Speaking of Vice Sports, Aaron Gordon has a good piece up on Liverpool F.C. getting approval last week to expand its stadium’s capacity by 14,000 seats, and how it did so by secretly buying up houses in the neighborhood around the stadium, leaving them to rot, then getting the Liverpool city council to approve tearing them down as an anti-blight measure:
As of last year, Liverpool F.C. owned 150 homes around their historic stadium, Anfield. Almost all of them were vacant. “There are thieves ripping the lead off people’s roofs,” Chris Coyle, whose mother lived among the vacants, told the Liverpool Echo at the time. This was just the tip of the iceberg: the Guardian reported that over the past decade, miscreants lit some of the blighted houses on fire, threw bricks at the few remaining residents, and in 2001 a woman using one of the vacant homes was murdered. In what one resident called “dereliction by design,” Liverpool was accused of buying properties just to let them rot, driving prices down and residents out so they could more cheaply expand Anfield.
Gordon acknowledges that it’s not clear whether this was the original plan or just a lucky outcome — as he puts it, “t would be far too generous to credit Liverpool with carrying out a nefarious, coordinated plot across three ownership groups when it demonstrated so much incompetence on and off the field.” Either way, though, it’s a new twist on stadium shenanigans — I’ve seen a lot of crazy tactics over the years, but this is the first time I’ve seen a pro sports team accused of blockbusting.


This is startling, appalling stuff.
At least here in America, teams and governments conspire to put the wrecking balls to houses and neighborhoods *immediately* after they seize them, instead of years and years to do so.
I’ve heard rumors that the Braves used similar tactics to keep restaurants from moving into the area around Turner Field. Their goal supposedly was to make sure patrons bought all their food and beer at the stadium, but it also would have contributed to the “there’s nothing around” narrative used to justify the flight to Cobb County.

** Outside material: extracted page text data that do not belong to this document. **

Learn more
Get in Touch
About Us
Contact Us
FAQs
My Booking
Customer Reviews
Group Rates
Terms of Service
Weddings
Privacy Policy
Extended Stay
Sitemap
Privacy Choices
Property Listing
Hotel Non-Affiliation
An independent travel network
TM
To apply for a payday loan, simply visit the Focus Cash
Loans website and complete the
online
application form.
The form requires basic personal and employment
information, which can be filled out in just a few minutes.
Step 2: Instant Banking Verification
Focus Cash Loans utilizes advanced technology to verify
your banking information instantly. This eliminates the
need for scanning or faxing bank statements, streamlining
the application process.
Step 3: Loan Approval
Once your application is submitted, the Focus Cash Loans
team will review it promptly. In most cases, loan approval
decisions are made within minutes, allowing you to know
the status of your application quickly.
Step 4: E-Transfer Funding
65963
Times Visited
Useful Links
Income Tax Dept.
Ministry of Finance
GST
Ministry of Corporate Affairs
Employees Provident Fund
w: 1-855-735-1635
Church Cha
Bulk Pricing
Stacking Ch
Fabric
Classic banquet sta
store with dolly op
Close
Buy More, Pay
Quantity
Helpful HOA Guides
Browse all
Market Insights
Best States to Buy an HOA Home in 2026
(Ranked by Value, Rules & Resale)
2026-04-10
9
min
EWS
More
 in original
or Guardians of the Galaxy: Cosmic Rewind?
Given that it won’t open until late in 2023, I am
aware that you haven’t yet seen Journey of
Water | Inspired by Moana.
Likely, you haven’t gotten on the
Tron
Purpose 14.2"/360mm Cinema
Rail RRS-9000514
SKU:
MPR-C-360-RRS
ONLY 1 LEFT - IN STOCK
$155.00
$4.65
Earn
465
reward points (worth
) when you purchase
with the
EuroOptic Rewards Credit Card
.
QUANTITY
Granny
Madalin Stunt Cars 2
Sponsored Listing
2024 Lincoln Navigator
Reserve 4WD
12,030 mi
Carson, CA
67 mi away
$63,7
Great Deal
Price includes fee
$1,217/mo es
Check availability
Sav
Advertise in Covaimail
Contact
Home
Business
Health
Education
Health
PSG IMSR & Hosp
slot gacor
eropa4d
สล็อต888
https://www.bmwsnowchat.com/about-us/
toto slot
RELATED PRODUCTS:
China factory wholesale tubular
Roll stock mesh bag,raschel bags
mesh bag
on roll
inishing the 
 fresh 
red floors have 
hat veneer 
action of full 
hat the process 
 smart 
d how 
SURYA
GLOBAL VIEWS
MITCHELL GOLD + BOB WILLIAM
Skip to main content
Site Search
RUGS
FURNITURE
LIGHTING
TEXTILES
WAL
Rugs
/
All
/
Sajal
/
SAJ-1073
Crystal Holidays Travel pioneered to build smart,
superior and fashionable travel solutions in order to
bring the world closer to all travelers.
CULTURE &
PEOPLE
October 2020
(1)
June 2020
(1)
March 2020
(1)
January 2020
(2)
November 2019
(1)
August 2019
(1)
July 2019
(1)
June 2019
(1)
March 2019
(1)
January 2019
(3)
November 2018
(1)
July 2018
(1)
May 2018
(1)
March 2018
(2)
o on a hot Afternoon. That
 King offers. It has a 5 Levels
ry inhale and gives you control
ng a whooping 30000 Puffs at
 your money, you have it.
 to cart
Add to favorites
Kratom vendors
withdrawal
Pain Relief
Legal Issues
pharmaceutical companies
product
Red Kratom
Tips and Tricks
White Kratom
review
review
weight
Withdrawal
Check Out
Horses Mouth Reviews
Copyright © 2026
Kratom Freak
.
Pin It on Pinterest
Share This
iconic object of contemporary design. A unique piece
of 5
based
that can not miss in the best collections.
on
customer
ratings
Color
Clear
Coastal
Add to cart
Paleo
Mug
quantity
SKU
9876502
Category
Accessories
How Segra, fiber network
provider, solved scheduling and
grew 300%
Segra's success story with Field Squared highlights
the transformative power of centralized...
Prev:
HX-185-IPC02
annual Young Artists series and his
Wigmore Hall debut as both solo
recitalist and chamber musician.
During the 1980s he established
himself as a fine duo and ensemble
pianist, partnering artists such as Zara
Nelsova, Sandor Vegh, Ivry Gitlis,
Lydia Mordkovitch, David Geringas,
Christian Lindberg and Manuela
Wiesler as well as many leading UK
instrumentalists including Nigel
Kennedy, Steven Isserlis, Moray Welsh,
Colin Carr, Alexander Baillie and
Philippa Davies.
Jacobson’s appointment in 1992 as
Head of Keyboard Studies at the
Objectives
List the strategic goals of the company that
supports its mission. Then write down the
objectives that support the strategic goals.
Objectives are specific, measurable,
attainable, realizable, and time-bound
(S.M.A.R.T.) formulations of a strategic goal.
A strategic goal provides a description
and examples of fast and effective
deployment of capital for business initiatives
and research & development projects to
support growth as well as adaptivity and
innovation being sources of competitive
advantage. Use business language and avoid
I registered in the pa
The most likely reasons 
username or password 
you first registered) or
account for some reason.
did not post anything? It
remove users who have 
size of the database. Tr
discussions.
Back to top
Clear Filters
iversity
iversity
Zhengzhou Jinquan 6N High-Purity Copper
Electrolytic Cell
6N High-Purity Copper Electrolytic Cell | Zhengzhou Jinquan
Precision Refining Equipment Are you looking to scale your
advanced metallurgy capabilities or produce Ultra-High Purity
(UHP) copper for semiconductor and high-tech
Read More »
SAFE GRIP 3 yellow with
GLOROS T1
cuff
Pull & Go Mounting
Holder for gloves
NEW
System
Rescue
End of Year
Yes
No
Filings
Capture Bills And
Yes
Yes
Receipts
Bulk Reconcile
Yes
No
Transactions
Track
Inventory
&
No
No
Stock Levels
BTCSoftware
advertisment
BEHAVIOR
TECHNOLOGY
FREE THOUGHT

I guess this is another definition of chutzpah
To be fair, LFC originally started buying houses around the ground in order to facilitate expansion. This was ‘several’ owners ago. They ended up buying up the ones they thought were reasonably priced, but naturally the remaining owners weren’t interested in selling for anything like that (particularly once LFC had purchased some of the others and were, presumably, fully committed).
I don’t know where to apportion blame on the vacancy issues, but clearly LFC wasn’t interested in becoming a residential landlord… their goal was always to buy up enough properties to allow for expansion. I’m neither defending nor impugning them for this, just sayin’…
If I had to put money on the question, I’d put it on the club not deliberately driving the neighbourhood into the ground, but not minding all that much that it seemed to have happened all the same. I would imagine they contacted the remaining homeowners a few times over the years to enquire as to whether they might be willing to sell “now”, but I’ve no idea if people were more or less inclined to take them up on their offers. As I understand it, the early offers were at or near market value for the homes they did buy.